> EXERCISE AIM
In the entries below, count the lines that hold the string "Bulletin" and state only that count.

> MATERIAL TO PROCESS
━━━━━━

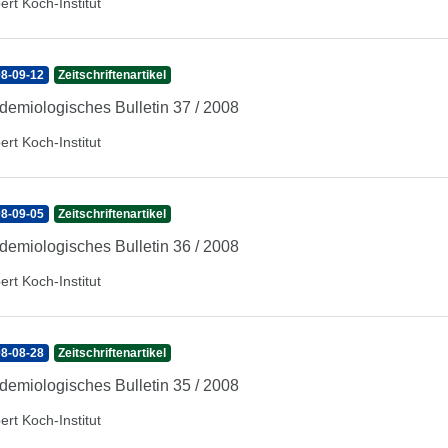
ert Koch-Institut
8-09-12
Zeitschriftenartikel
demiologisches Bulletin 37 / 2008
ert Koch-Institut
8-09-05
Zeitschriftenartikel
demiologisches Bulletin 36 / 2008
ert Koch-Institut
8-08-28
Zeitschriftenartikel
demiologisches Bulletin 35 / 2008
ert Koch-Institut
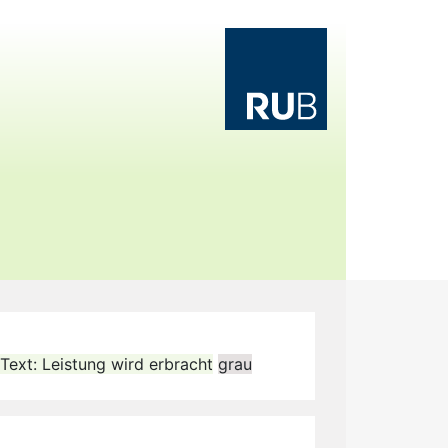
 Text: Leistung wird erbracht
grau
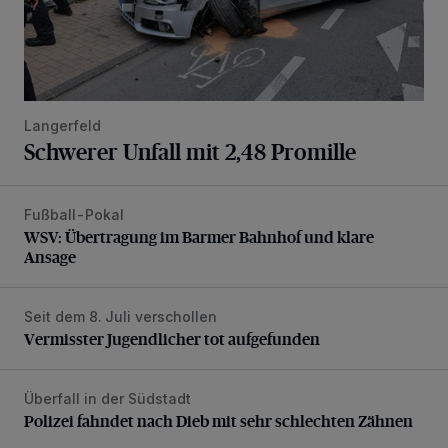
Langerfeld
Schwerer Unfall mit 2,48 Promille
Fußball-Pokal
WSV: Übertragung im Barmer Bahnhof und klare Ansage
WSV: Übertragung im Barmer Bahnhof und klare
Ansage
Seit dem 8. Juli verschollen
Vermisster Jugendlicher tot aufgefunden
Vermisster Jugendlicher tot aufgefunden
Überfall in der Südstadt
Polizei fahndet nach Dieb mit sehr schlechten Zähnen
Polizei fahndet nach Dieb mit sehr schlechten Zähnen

━━━━━━

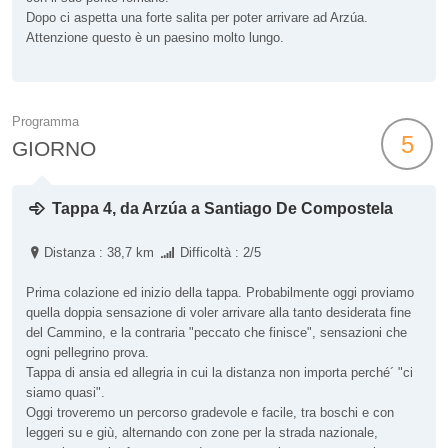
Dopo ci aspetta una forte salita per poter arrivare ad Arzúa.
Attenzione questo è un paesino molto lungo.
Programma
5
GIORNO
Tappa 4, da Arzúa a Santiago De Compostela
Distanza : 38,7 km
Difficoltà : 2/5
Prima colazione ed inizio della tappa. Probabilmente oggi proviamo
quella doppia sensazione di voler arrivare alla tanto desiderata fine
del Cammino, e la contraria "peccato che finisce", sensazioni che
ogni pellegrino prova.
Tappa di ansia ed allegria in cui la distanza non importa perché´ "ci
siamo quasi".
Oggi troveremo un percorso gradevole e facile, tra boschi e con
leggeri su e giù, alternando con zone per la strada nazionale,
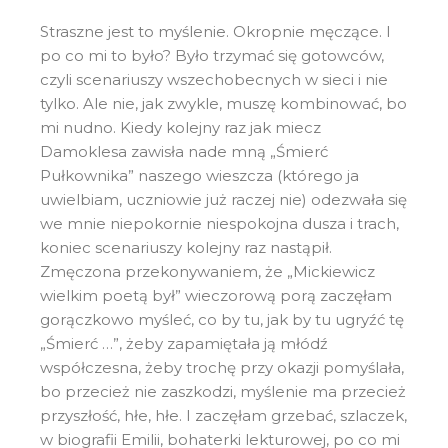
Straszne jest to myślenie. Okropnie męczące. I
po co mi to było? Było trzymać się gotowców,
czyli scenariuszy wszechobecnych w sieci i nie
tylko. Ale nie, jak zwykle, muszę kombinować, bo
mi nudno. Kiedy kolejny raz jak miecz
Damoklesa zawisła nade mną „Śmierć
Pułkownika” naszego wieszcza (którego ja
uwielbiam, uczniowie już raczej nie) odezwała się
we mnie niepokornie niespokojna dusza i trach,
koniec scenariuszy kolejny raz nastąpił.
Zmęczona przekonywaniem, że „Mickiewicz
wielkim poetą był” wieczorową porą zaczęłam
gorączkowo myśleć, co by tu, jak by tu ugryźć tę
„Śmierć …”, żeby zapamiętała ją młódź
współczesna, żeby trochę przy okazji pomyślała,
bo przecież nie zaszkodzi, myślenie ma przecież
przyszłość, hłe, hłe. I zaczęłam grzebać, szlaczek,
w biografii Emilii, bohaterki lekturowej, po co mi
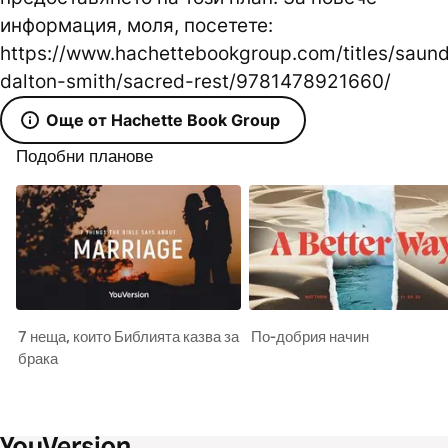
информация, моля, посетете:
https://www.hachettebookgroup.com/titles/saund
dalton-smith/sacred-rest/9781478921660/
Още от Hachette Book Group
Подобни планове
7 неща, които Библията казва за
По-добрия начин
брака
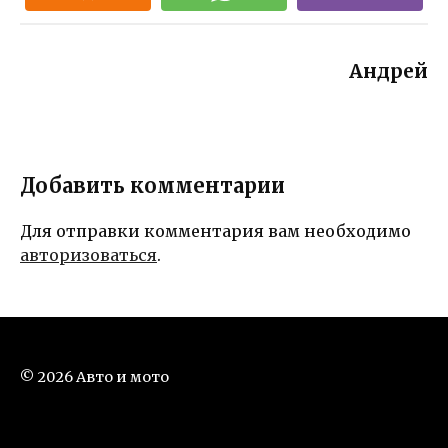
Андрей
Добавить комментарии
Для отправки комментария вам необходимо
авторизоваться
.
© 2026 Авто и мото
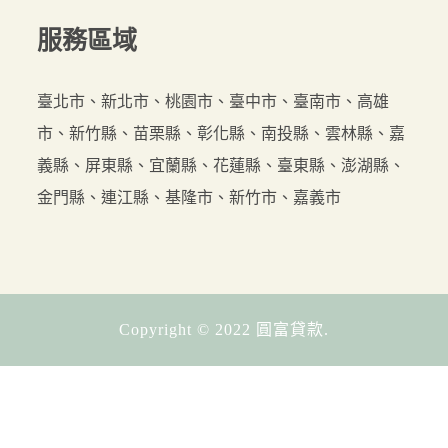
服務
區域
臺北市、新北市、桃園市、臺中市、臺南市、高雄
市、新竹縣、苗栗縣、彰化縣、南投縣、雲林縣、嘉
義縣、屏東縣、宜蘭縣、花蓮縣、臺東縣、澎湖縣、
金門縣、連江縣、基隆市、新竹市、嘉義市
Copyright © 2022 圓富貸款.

━━━━━━

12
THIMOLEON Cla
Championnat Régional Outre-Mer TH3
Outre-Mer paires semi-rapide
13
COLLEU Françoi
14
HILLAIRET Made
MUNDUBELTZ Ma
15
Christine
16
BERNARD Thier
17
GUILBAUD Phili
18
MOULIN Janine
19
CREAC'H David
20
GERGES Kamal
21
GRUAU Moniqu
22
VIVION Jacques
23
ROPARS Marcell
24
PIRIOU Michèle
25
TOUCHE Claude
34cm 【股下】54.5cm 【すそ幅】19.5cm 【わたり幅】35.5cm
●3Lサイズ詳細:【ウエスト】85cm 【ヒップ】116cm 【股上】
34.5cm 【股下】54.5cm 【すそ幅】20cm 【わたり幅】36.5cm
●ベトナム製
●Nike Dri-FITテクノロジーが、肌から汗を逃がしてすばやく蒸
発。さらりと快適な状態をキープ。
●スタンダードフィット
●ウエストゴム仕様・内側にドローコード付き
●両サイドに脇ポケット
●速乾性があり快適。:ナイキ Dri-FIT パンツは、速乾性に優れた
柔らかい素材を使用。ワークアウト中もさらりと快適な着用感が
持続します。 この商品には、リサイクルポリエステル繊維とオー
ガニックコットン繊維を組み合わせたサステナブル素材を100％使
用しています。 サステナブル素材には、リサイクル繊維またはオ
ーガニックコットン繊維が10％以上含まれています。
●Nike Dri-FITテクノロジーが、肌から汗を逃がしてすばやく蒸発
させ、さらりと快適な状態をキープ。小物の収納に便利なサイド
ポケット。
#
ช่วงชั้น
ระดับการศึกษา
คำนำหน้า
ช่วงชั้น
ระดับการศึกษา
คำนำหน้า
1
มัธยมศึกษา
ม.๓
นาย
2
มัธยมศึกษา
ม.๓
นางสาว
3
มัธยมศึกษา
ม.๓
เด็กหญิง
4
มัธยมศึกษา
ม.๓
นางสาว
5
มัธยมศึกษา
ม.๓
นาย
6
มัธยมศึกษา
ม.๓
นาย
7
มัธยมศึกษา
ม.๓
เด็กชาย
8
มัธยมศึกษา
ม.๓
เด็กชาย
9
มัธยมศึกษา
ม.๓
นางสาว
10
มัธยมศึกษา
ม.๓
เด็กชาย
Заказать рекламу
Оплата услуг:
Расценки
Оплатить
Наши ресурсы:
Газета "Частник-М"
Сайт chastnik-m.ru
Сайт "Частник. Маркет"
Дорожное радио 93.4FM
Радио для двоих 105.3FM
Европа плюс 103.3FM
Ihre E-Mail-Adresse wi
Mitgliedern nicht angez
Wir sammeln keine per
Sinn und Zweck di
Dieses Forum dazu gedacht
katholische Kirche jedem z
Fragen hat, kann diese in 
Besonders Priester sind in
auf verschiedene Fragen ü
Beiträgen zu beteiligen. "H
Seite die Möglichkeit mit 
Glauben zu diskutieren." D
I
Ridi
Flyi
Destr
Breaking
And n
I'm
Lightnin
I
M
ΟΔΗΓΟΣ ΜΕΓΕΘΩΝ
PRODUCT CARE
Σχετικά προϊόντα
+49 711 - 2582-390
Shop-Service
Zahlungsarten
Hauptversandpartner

━━━━━━

> ANSWER SPACE
3